For more than 20 years, Connecticut has had a state spending cap to keep the cost of state government within taxpayers’ means to afford it.
Policymakers closely abided by it for the first decade, but then started finding ways to get around the cap.
Then last year, Attorney General George Jepsen issued an opinion that the cap carries no legal authority because the General Assembly never formally ratified the cap into the state constitution.
What can’t be forgotten is that Connecticut voters—more than 80%—virtually demanded the cap in response to out-of-control state spending and the introduction of the personal income tax in 1991.
As an offset to the income tax, the cap was intended to keep state spending growth in most budget appropriations in line with actual personal income increases and inflation.
So in an effort to find out what can be done to attain formal legislative ratification and make the cap more effective, per the attorney general’s opinion, state lawmakers last December created a 24-member Spending Cap Commission (PA 15-1 of the December special session).
The commission met for the first time this week to begin its work of finding clear, enforceable definitions for the cap, a job that they must finish with a report to the legislature by the end of this year.
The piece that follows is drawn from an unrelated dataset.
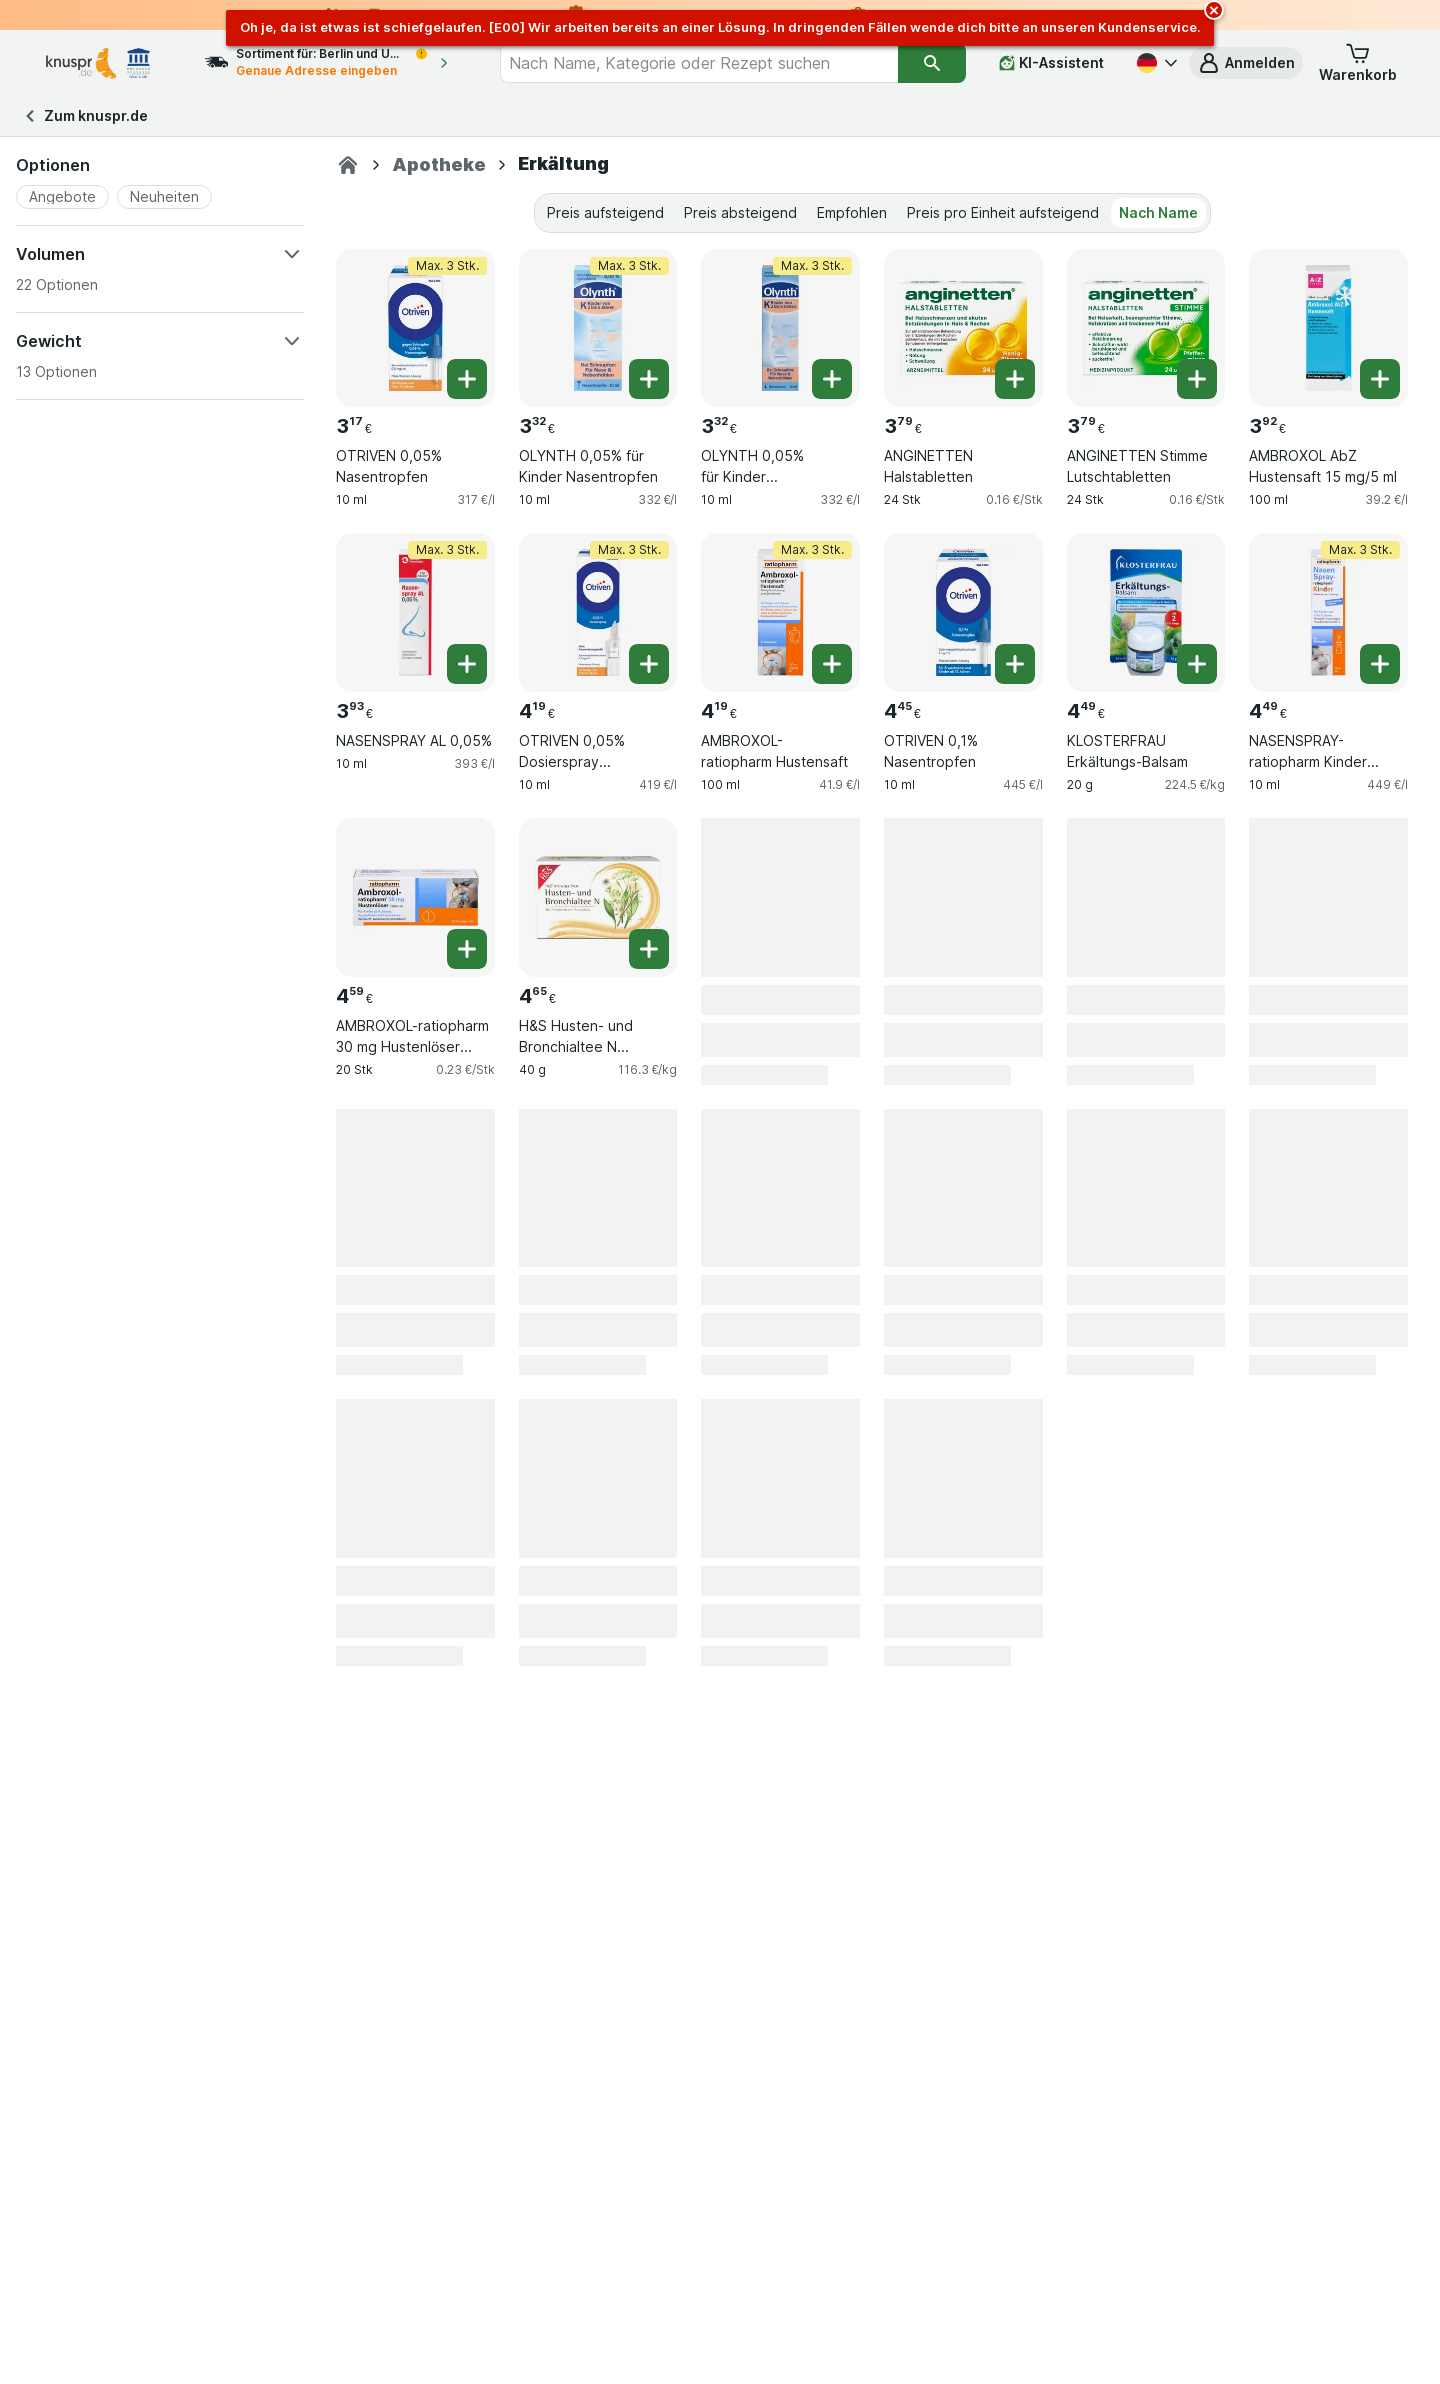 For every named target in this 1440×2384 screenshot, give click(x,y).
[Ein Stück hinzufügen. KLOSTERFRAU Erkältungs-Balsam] (1197, 664)
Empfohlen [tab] (852, 212)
Commission co-chairs are William Cibes Jr., state budget director under Governor Weicker; and former state representative and Finance Committee chair Pat Widlitz.
There have always been some budgetary exceptions from the cap, such as debt payments and spending necessary to comply with court orders.
But over the last few years more and more expenses have been shifted and deemed exempt from the cap by generous interpretations of cap-exempt expenditures.
At the commission’s first meeting, State Senator Joan Hartley (D-Waterbury) said the spending cap has been a grounding premise of the budget and the commission must honor the 1992 vote and finish the process that wasn’t completed.
Over the last few years more and more expenses were exempted from the cap by generous interpretations of cap-exempt expenditures.
"If we’re truly going to fulfill the mandate of the voters who amended our state Constitution, this effort needs to be about defining and implementing this important spending control—rather than finding ways to avoid it.”
Rep. Jonathan Steinberg (D-Westport) said policymakers have to find a way to avoid the politics of deviating from the cap. Connecticut, he said, needs a cap for the long term, something that’s consistent and constant.
According to Rep. Melissa Ziobron (R-East Haddam), recent maneuvers to move things out from under the spending cap are “startling,” and equated it to pretending that you don’t have a mortgage--just remove it from your household budget.
She said she would have preferred to have something in place before the 2016 election to hold people accountable but she was looking forward to rolling up her sleeves because Connecticut’s taxpayers deserve it.
It was suggested that the commission look at the best practices of other states-- such as tying the cap to wage growth, which would actually indicate how much the state could spend.
Yet co-chair Cibes said it would be difficult to put back everything in the budget that has been deemed off budget.
The next meetings of the commission will be April 18, a public hearing on April 25, and a meeting on May 9.